Owned footage, owned aesthetics

Netflix's acquisition of InterPositive looks different in this context. InterPositive trains custom AI models on a production's own dailies. The model learns the specific visual logic of one film: its lighting, color palette, editorial rhythm. The training data is the production itself.

That is the cleanest answer to this entire problem. You know exactly what the model watched because you shot it. No copyright questions. No invisible curriculum. No surprise that the model generates something it was never supposed to have seen. The aesthetic inheritance is yours because the footage was yours.

For everyone else, working with general-purpose models, the question persists. Your prompt is a request addressed to a visual education you did not design and cannot audit.

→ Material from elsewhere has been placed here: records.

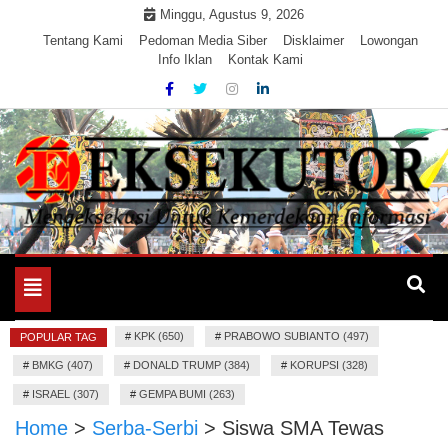
Skip
Minggu, Agustus 9, 2026
to
Tentang Kami
Pedoman Media Siber
Disklaimer
Lowongan
Info Iklan
Kontak Kami
content
Mengeksekusi Berita Untuk Kemerdekaan dan Keadilan
EKSEKUTOR
Informasi
Toggle
navigation
#
KPK (650)
#
PRABOWO SUBIANTO (497)
POPULAR TAG
#
BMKG (407)
#
DONALD TRUMP (384)
#
KORUPSI (328)
#
ISRAEL (307)
#
GEMPA BUMI (263)
Home
>
Serba-Serbi
>
Siswa SMA Tewas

What this means for prompting

Two practical takeaways.

First: when a prompt fails, the failure might not be your language. It might be the model's vocabulary. If the training data for a specific look is thin, no amount of prompt refinement will extract what the model cannot recognize. Switching models is sometimes more productive than rewriting prompts. Different filmographies, different visual vocabularies, different results from identical words. Kling's training clearly included dense physical-world footage, which is why its textures feel grounded. Sora's training leaned narrative, which is why it reads prompts like stage directions. WAN's training favored saturation and visual density, which is why sparse frames fight it. These are not bugs. They are biographies.

Second: reference images bypass the training data gap entirely. When you feed a model an image and ask it to animate, you are handing it the visual information directly instead of asking it to recall something from its education. This is why img2vid workflows keep arriving as the answer to problems that text prompts cannot solve. The image carries what the model might not have learned. You stop asking the model to remember. You show it instead.

The quiet variable

Training data was always the thing shaping every output that nobody discussed because nobody could see it. A copyright dispute involving the most recognizable fictional characters on the planet just pulled the curtain back.

Every model you prompt was educated by footage it watched. That footage was chosen by someone, for reasons you do not know, with biases you cannot measure. The prompt is your half of the conversation. The training data is the model's half. And the model will never tell you what it studied.

The best you can do is learn what each model responds to, notice where the vocabulary goes dead, and work within the filmography you have been given. Or hand the model a reference frame and skip the conversation entirely.

Bruce Belafonte is an AI filmmaker at Light Owl. He has never received a straight answer about what any model watched and has stopped expecting one.